Community Garden
Green Meadows provides public access community gardening in 4’ x 8’ raised beds for local residents and helps gardeners expand their knowledge of gardening using organic horticultural practices. We try to provide educational classes several times during the year and we also provide individual assistance when gardeners ask for help. The expansive garden is surrounded on three sides by flowering plants that are pollinator friendly as pollinators are essential to the production of vegetables and fruits.
The community garden not only provides a place to grow healthy vegetables but also it is a place to make new friends, enjoy nature , and get great exercise in the fresh air and sunshine. Our gardeners join together on various workdays throughout the year to keep the garden looking its best and at the end of each workday, we enjoy fresh fruit and snacks along with our new friends. We have several picnic tables and benches when we need to relax or take a water break under the pecan tree that provides much needed shade on a hot summer day.

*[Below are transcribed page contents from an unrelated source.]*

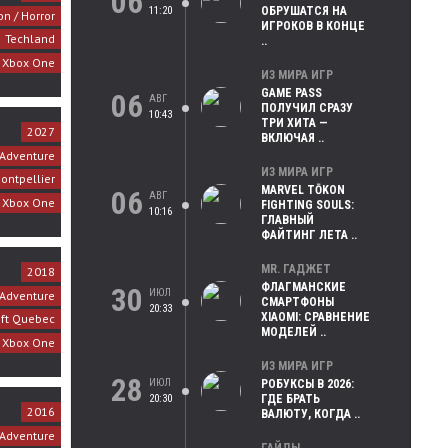
06
11:20
ОБРУШАТСЯ НА
on / Horror
ИГРОКОВ В КОНЦЕ
Techland
..
, Xbox One
ИЗ МИРА ИГР
GAME PASS
06
АВГ
ПОЛУЧИЛ СРАЗУ
10:43
ТРИ ХИТА —
2027
ВКЛЮЧАЯ ..
 Adventure
ИЗ МИРА ИГР
ontpellier
MARVEL TŌKON
06
АВГ
, Xbox One
FIGHTING SOULS:
10:16
ГЛАВНЫЙ
ФАЙТИНГ ЛЕТА ..
MR. ГАДЖЕТ
2018
ФЛАГМАНСКИЕ
30
ИЮЛ
 Adventure
СМАРТФОНЫ
20:33
XIAOMI: СРАВНЕНИЕ
oft Quebec
МОДЕЛЕЙ ..
, Xbox One
ИЗ МИРА ИГР
28
ИЮЛ
РОБУКСЫ В 2026:
20:30
ГДЕ БРАТЬ
2016
ВАЛЮТУ, КОГДА ..
 Adventure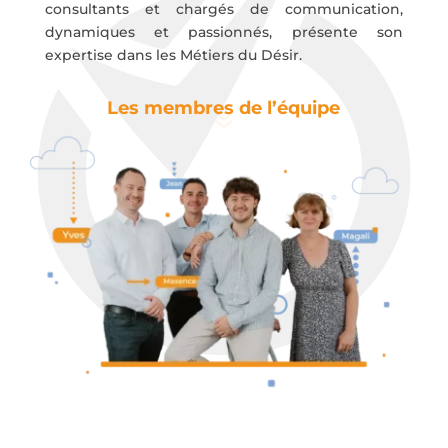
consultants et chargés de communication,
dynamiques et passionnés, présente son
expertise dans les Métiers du Désir.
Les membres de l’équipe
7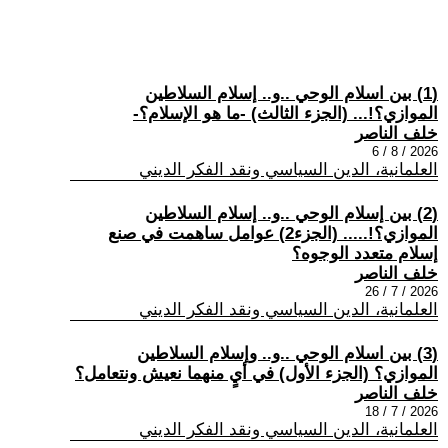
(1) بين اسلام الوحي ..و.. إسلام السلاطين
الموازي؟!... (الجزء الثالث) -ما هو الإسلام؟-
خلف الناصر
2026 / 8 / 6
العلمانية، الدين السياسي ونقد الفكر الديني
(2) بين إسلام الوحي ..و.. إسلام السلاطين
الموازي؟!..... (الجزء2) عوامل ساهمت في صنع
إسلام متعدد الوجوه؟
خلف الناصر
2026 / 7 / 26
العلمانية، الدين السياسي ونقد الفكر الديني
(3) بين اسلام الوحي ..و.. وإسلام السلاطين
الموازي؟ (الجزء الأول) في أيٍ منهما نعيش ونتعامل؟
خلف الناصر
2026 / 7 / 18
العلمانية، الدين السياسي ونقد الفكر الديني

This garden has grown into a wonderful space full of great gardeners.
If you are interested in leasing a raised bed or a group tour of the garden or maybe you think you might like to garden with us, please email us at: greenmeadowscg@gmail.com.
Visit the Community Garden website where you can find articles written by some of our gardeners on how to grow and care for various vegetables.
House & Historical Garden
The “Bullard” farmhouse is being restored to its condition in the late 1830’s. The building additions from the 1920’s and later have been removed, including the dormer windows and the big porch. The interior is also being restored, including identification of historical architectural features and construction techniques.
The Historical Garden around the old farmhouse will feature shrubs and plantings common to the area during the late 19th century. Some original plantings have been removed and stored elsewhere temporarily on the site by our gardeners. A new garden layout around the house will feature genuine “Period” plants. This Historical Garden at Green Meadows Preserve is already a “Designated Restoration Project” of the Georgia Native Plant Society.
Our hope is that someday many features inside and outside the house will be marked with QR codes like we use in the gardens. Touring groups’ cell phones will be able to scan the code and jump to descriptions and pictures explaining each feature.
Master Gardeners
Master Gardener Volunteers of Cobb County hosts garden tours, public service projects, and classes on horticulture, vegetable gardening, and Cherokee history. They are an important part of Green Meadows Preserve, including the projects above. For information about Master Gardener Volunteers, visit cobbmastergardeners.com
Honeybees
Bees are key to enhanced crop pollination and yields. More than 2/3 of our food supply depends on pollinators like honeybees to reach maturity; 1/3 being foods we eat and 1/3 plants that feed food animals like livestock. Commercial farmers readily pay pollination companies to truck-in hundreds of temporary hives during pollination seasons, helping to ensure optimum production.
At Green Meadows, Cobb Master Gardeners are actively working with plants in the Community Garden, the Period House Garden, and the Cherokee Garden, which all benefit from our honeybee pollination.
In recent years, we have seen severe nationwide attrition of bee colonies. By some reporting more than half of the hives are being lost. Causes and correction are still unknown. In a recent year we lost four out of five of our Green Meadows hives to parasites. Keeping Cobb bee colonies going is a small, but useful backstop to this loss. We just might have the strain with the key genetic characteristics needed to fix it.